No question about it, I will need more money from my parents after break. Right now I have just the amount I need in order to get home. Oh, and I plan on cutting my hair for Locks of Love over break, which will cost for the haircut and the shipping. My parents will pay, but still...why is it so hard to save money?!

Saturday, March 20, 2010

The Challenge Day 27/28

First of all, I have been numbering a day behind since about Day 21. Today is in fact Day 28.

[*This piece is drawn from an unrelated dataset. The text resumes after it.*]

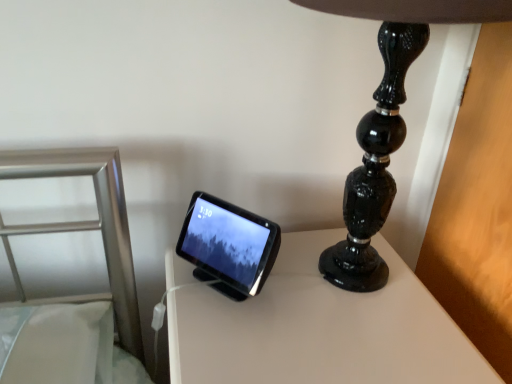 Find the location of a particular element. vacant space that's between black glossy lamp at upper right and matte black tablet at center is located at coordinates (240, 314).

Now that we have that settled...

Today in Shabbat services, I suddenly realized, "Oh, my God, I'll be wearing the same two skirts every week." The only way I could overcome this sudden horror was to remind myself that I got along fine with one skirt on my program last summer. This incident demonstrates the necessity of inner conviction when changing lifestyles.

Also, tonight at a school thing I tie-dyed a t-shirt. I will be giving up a plain red t-shirt to make room for it.

Friday, March 19, 2010

Update on Shoe Drive and the Challenge Day 26

My shoe drive is going quite well. I have gotten three donations already, five more people have offered me shoes, and I will gather my family's when I'm home over break. One of the faculty members here at school has offered to put a box in her classroom for faculty donations, and of course I said yes!

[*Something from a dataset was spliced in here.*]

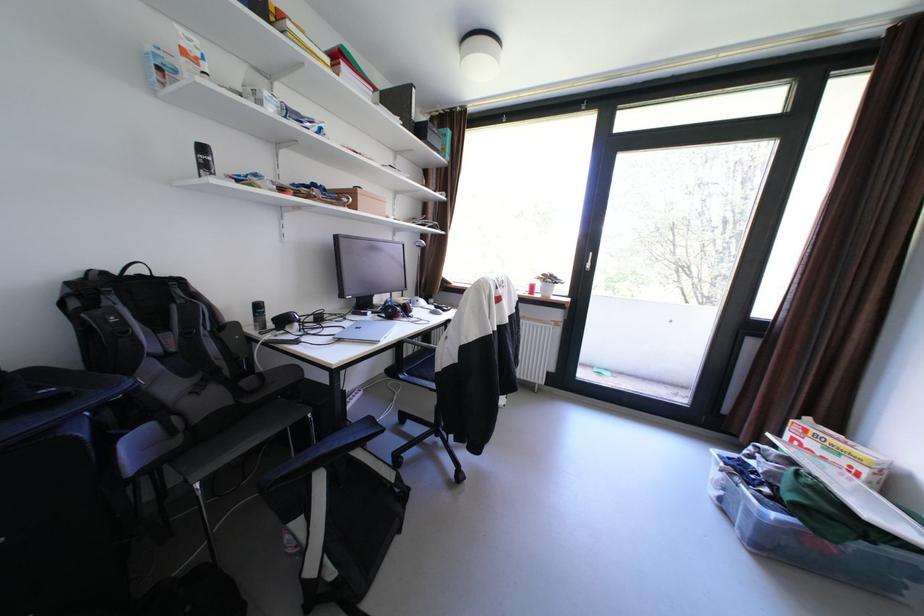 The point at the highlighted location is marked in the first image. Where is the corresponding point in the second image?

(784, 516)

The hardest part of The Challenge to save money for Haiti relief right now is...I want to give now! There are so many worthy causes out there...I just want to give...I don't know if I can hold out on not donating until the end of the year.

Thursday, March 18, 2010

The Challenge Day 25

The other day I figured out how to both get a gift for my next birthday (18) and still donate all my gift money to charity. I don't know whether I will actually find this satisfactory; we'll have to see.

I am knitting myself a scarf. It is a lot of work, and I have no doubt that I will not be able to wait patiently to wear it once it's done.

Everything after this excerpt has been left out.